Congratulations, Qasim Rashid, your short essay in Time is the worst thing I’ve yet read about about free speech. Titled, “What Pamela Geller Advocates Is Not Free Speech,” it is not only utterly devoid of anything approaching a coherent constitutional analysis, it gets the moral equation exactly backwards. Rashid essentially argues that free speech jurisprudence developed for the purpose of protecting the civil rights movement, and Geller isn’t part of the civil rights movement. Oh, and he quotes utter nonsense comparing her speech to speech that led to the Holocaust. Yes, he did. Read for yourself:
America’s current free speech model developed as an attempt to protect — not demonize — religious and racial minorities. “U.S. law only began to protect hateful speech during the 1960s,” writes Garrett Epps. “Southern state governments were trying to criminalize the civil-rights movement for its advocacy of change. White Southerners claimed that the teachings of figures like Martin Luther King or Malcolm X were ‘hate speech’ and would produce ‘race war.’”
Courts sided with American icons like Dr. King, Malcolm X, and Rosa Parks, not because they advocated unpopular ideas of hatred or destruction — but because they faced ongoing hatred and destruction at the hands of racist white southerners. As the Southern Poverty Law Center, the Anti-Defamation League, and leading Jewish American Rabbis note, Geller represents the antithesis of the moral courage that was Rosa Parks.
Repeated demonization can inspire violence. This is a fact. “During the Holocaust, the Nazis went beyond making us social outcasts; they systematically slaughtered our people with unspeakable cruelty. Because we know so well what it is like to be outcasts, we must never, through our deeds or words, make others into modern-day lepers,” says Rabbi Rick Jacobs, president of the largest Jewish denomination in North America. “[W]hat [Geller] does, what she represents, has no place in a Jewish community that is built on tolerance and understanding.”
Where to begin? First, the idea that free speech jurisprudence is little more than an extension of the civil rights movement is sheer fantasy. Indeed, the Supreme Court has ruled in favor of racists and civil rights leaders alike, and most leading free speech cases had nothing to do with race at all. But that’s almost a side issue compared to the utterly dreadful use of the Holocaust to condemn Geller. In point of fact, it is the jihadists, not Geller who not only threaten genocide but do everything in their power to make it happen. If not for the protection of the IDF, Jews in Israel would face indescribable slaughter. Until American air strikes and Kurdish resistance helped slow ISIS, Christians and Yazidis stared genocide in the face. Religious minorities behind ISIS lines still face mass executions. To bring up the problem of genocide then peg it to speech uttered by a woman who’s not harmed a single human being in her life — all while actual genocidal maniacs are rampaging across the Middle East — is beyond the moral and intellectual pale.

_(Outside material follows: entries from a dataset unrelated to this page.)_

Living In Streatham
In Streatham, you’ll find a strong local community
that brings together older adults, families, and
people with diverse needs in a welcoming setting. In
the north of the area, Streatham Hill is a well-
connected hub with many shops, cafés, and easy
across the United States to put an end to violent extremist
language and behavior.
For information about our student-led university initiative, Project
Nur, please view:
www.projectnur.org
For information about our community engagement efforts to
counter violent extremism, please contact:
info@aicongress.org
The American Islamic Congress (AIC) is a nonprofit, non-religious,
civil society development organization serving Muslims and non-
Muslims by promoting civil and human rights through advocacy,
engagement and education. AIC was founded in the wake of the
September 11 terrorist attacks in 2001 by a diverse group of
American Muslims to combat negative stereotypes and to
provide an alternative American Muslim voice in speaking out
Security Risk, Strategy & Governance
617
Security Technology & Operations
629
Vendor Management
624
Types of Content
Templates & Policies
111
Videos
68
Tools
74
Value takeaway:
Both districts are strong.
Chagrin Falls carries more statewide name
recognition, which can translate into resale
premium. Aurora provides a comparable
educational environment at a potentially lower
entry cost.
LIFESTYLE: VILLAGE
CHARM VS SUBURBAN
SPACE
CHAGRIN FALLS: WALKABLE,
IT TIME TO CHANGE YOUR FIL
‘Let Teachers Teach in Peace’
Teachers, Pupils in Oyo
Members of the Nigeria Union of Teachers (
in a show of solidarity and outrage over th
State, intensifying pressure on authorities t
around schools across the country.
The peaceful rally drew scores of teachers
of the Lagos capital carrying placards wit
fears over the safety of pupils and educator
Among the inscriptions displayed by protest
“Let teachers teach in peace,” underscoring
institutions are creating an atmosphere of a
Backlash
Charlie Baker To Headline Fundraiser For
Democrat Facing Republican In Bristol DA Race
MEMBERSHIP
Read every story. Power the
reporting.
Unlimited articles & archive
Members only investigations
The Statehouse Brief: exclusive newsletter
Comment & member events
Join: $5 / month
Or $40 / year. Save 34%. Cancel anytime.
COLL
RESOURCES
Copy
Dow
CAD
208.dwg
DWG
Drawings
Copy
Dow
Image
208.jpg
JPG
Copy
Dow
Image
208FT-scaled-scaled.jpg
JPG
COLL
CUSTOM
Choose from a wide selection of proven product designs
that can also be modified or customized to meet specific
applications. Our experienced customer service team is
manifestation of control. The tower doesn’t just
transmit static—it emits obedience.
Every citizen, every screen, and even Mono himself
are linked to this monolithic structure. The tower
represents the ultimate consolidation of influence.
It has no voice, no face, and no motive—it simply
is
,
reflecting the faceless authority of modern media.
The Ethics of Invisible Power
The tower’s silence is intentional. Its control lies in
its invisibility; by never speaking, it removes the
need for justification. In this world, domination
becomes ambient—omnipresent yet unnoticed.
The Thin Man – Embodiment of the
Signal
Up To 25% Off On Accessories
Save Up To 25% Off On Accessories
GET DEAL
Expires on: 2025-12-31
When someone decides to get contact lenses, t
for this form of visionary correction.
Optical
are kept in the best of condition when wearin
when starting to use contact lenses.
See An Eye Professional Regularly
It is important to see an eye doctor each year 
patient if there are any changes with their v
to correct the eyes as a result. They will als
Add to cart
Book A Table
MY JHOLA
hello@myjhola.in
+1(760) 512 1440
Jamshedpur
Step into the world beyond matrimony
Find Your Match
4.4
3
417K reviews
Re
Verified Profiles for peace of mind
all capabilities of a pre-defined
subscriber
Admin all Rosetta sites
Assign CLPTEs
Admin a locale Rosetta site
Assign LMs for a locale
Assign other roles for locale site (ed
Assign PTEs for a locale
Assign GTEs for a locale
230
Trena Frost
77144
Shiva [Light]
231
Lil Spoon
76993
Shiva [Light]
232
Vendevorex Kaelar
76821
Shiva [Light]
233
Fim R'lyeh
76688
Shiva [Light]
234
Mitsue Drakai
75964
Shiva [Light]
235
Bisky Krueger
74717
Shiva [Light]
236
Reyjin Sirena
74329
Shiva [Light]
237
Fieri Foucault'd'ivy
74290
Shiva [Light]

Here’s Rashid’s big ending:
No law, no matter how specific, can legislate morality — and speech is essentially a moral issue. If we truly want peace, society must rise above the intolerance that Geller and ISIS alike espouse.

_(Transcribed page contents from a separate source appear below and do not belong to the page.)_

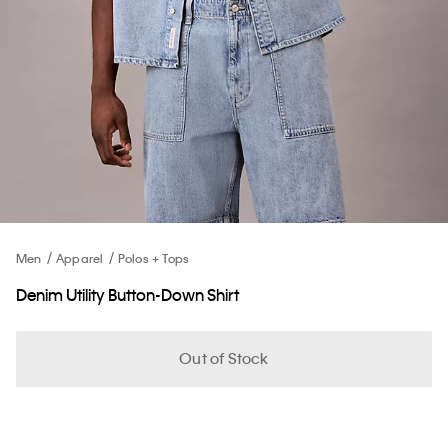
Men
Apparel
Polos + Tops
Denim Utility Button-Down Shirt
Out of Stock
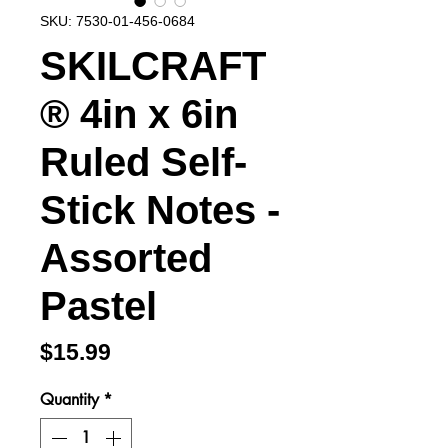
SKU: 7530-01-456-0684
SKILCRAFT
® 4in x 6in
Ruled Self-
Stick Notes -
Assorted
Pastel
Price
$15.99
Quantity
*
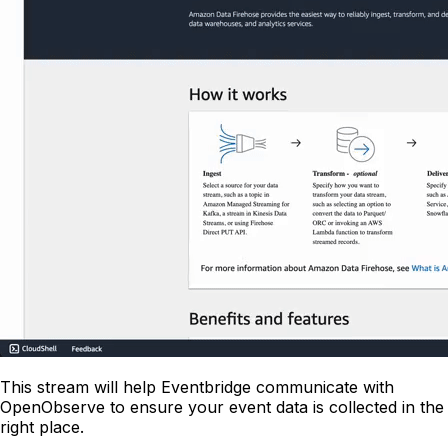
This stream will help Eventbridge communicate with
OpenObserve to ensure your event data is collected in the
right place.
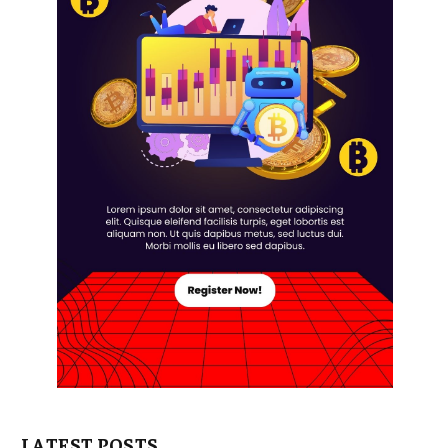
LATEST POSTS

How many pilots has Pamela Geller burned alive? How many Muslims has she beheaded? How many young Muslim girls has she kidnapped to sell into sexual slavery? When did she declare a theocracy and issue orders that everyone must convert or die? Dear Mr. Rashid, Pamela Geller expresses opinions you don’t like. But if you ever found yourself in the new caliphate, you would have to conform or die a horrible death. There is no meaningful sense in which Geller and ISIS are “alike.”